Sannieshof residents in North West province do not have adequate access to water. Local infrastructure has not been properly maintained for years. There is no proper water and sanitation plan.
Since 2007, quality of water in the area is heavily impacted on by unmanaged raw sewage, amid allegations of inadequate operation of an oxidation pond.
A resident in Pelindaba in North West province said: “There are black elements in the water that comes out of the communal tap and the water is smelly sometimes”.
Sewage into groundwater
Some water services management institutions acknowledged that some sewage seeps underground and affects groundwater in the area.
Pelindaba people get water from communal taps or stand pipes. Pelindaba had three working taps to service 600 households, and water access was worst in early 2012 than ever before, the scientific SA WRC study found.
The system broke down as a result of lack of maintenance by the municipality. Houses tend to have internal or yard taps and toilets as well as electricity, while informal settlements are generally lacking toilets and electricity and rely on communal stand pipes for water.
In Western Cape province there has been fast and extensive growth of Khayelitsha informal settlement since removal of influx control laws in 1986. There have been attempts since democracy in 1994 to provide formal access to water, housing and other services, but rapid growth of population in Khayelitsha outstrips municipal services. Most people use buckets as toilets.

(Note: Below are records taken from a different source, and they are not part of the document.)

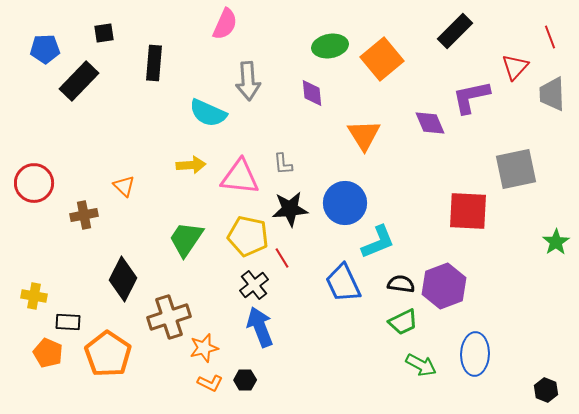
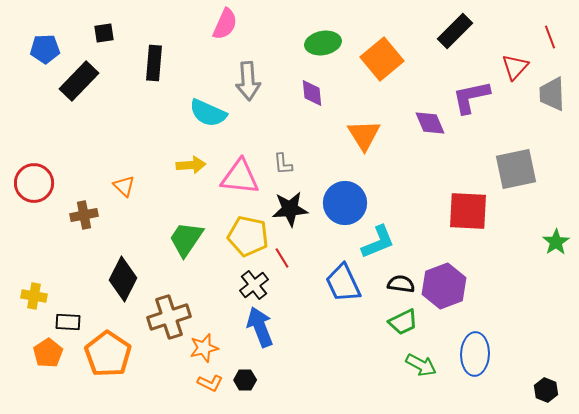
green ellipse at (330, 46): moved 7 px left, 3 px up
orange pentagon at (48, 353): rotated 16 degrees clockwise
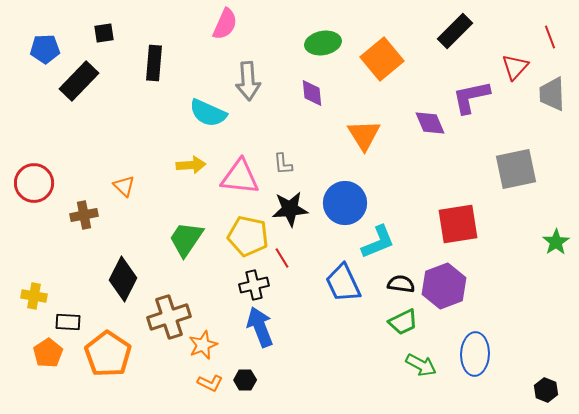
red square at (468, 211): moved 10 px left, 13 px down; rotated 12 degrees counterclockwise
black cross at (254, 285): rotated 24 degrees clockwise
orange star at (204, 348): moved 1 px left, 3 px up; rotated 8 degrees counterclockwise
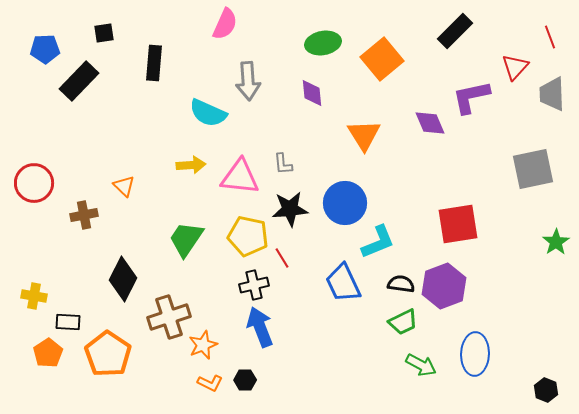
gray square at (516, 169): moved 17 px right
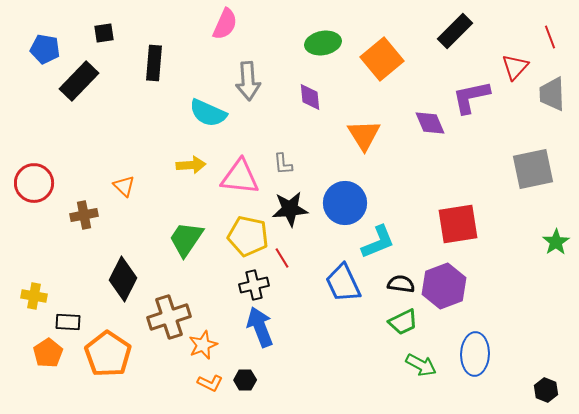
blue pentagon at (45, 49): rotated 12 degrees clockwise
purple diamond at (312, 93): moved 2 px left, 4 px down
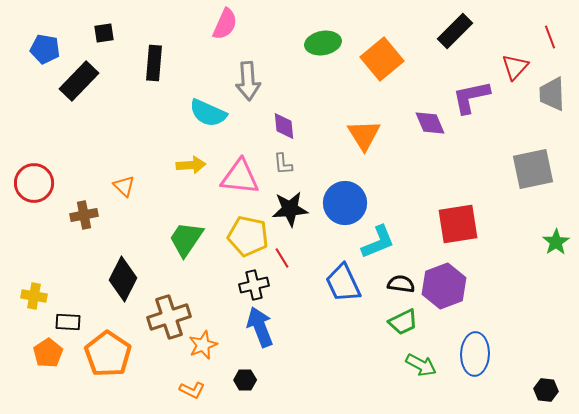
purple diamond at (310, 97): moved 26 px left, 29 px down
orange L-shape at (210, 383): moved 18 px left, 7 px down
black hexagon at (546, 390): rotated 15 degrees counterclockwise
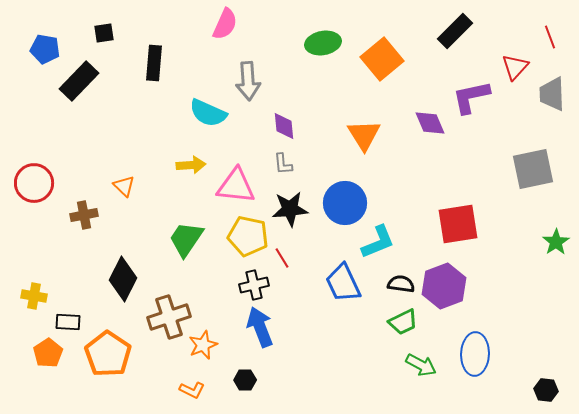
pink triangle at (240, 177): moved 4 px left, 9 px down
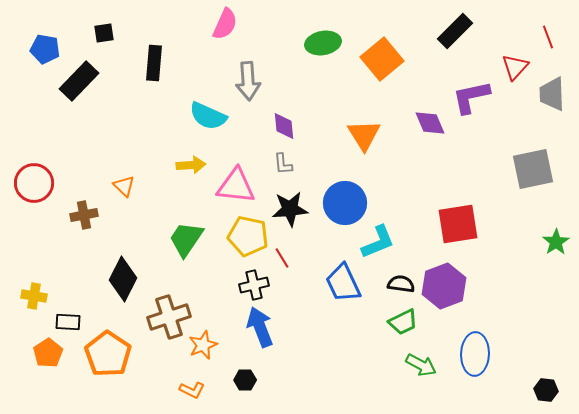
red line at (550, 37): moved 2 px left
cyan semicircle at (208, 113): moved 3 px down
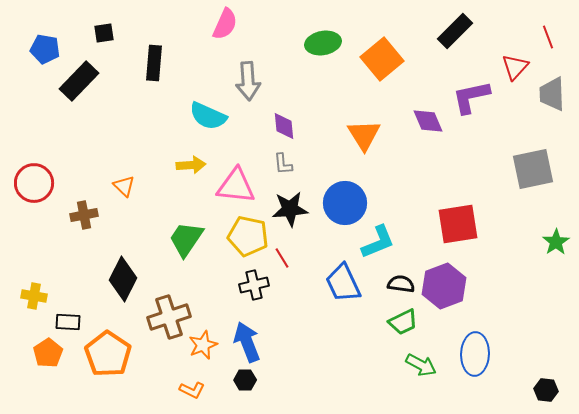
purple diamond at (430, 123): moved 2 px left, 2 px up
blue arrow at (260, 327): moved 13 px left, 15 px down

In Muyexe village in Giyani area, Limpopo province, some RDP houses have no water. Women typically fetch water from streams, at great health risk due to livestock and washing water use, or wait at taps or water truck points into the night at safety and security risk from crime and animals.
Civil protest remains unorganised and sporadic, raising state concerns about potential riots. Water supply is more problematic in rural areas, the study found.
Water needs expressed and prioritised by some communities, were not similarly prioritised or funded by municipalities. There were discrepancies between population and water use data at all planning levels and real data at micro levels.
At Cala in Eastern Cape province, respondents cited lack of institutional financial, technical and skilled human resource capacity as key constraints to addressing water scarcity and use.
• WRC Report 1940/1/11 SOCIAL WATER SCARCITY AND WATER USE, by Barbara Nompumelelo Tapela of the African Centre for Water Research (ACWR), is available via Jay Bhagwan, director of Water Use and Waste Management at the SA Water Research Commission, on email@example.com
Prepaid meters and privatisation opposed
The WRC report on water services problems and protest, follows other sporadic public protest against public services privatisation, symbolised by installation of prepaid water and electricity meters in some metro urban areas.
Outsourcing of aspects of water supply, electricity reticulation, billing, parking, road tolling, traffic law enforcement, IT, telephony and health services to tenders, public private partnerships or private suppliers, is seen by some South Africans as signs of a predatory state in service of ruling elites and privilege ‘chartered’ business.
Increasing legislation and onerous regulatory burdens on general business, meanwhile, have met with criticism from business and industrial organisations, who point out that while some legislation is necessary, some legislation merely generates paper work, while poor enforcement raise more risks than deregulation would.
Mining giant Anglo American CE Cynthia Carroll at a major 2012 mining conference, called on the SA government to enforce current legislation more consistently, instead of drafting yet more legislation to shift more social responsibilities to employers.
PHOTO: A water treatment plant component of Erwat in Ekurhuleni metro. While most of South Africa’s water supply infrastructure is adequate, with expansions to the Lesotho Highlands Water Project dams, pumping and piping network being planned, pollution threats to streams, rivers and groundwater are rising due to population pressure and failing sewage infrastructure.